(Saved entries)
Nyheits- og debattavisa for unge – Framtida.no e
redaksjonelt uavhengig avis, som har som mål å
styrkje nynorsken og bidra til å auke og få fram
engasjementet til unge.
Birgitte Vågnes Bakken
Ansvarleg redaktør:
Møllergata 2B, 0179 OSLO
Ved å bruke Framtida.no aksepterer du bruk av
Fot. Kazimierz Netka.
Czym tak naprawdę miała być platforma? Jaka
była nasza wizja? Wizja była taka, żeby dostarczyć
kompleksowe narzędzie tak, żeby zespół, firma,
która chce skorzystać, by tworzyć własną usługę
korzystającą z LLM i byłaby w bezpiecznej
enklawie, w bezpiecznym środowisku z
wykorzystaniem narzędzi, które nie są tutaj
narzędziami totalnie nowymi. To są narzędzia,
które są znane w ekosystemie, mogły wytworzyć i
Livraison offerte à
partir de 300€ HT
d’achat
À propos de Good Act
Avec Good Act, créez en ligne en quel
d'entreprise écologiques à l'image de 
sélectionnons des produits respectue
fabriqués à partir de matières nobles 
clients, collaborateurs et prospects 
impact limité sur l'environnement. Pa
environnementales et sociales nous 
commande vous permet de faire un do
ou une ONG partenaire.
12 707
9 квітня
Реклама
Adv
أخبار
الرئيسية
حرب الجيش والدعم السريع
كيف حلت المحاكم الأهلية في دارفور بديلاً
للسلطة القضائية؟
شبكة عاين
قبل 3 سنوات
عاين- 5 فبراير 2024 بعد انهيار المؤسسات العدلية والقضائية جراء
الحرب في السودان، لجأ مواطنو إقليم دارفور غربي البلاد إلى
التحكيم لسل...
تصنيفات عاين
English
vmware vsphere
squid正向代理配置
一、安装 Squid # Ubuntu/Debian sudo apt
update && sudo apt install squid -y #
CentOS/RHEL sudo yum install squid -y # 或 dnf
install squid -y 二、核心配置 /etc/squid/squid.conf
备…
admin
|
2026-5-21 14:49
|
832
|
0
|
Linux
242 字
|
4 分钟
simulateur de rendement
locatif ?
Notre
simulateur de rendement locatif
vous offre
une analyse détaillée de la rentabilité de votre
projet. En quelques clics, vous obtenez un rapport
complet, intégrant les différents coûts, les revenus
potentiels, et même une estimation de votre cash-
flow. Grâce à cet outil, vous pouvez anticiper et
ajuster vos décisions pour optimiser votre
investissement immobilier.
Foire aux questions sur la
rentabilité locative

> _Work order_:
Whenever the word "które" shows up in a line of the entries, list that line.

> _Result_:
wykorzystaniem narzędzi, które nie są tutaj
które są znane w ekosystemie, mogły wytworzyć i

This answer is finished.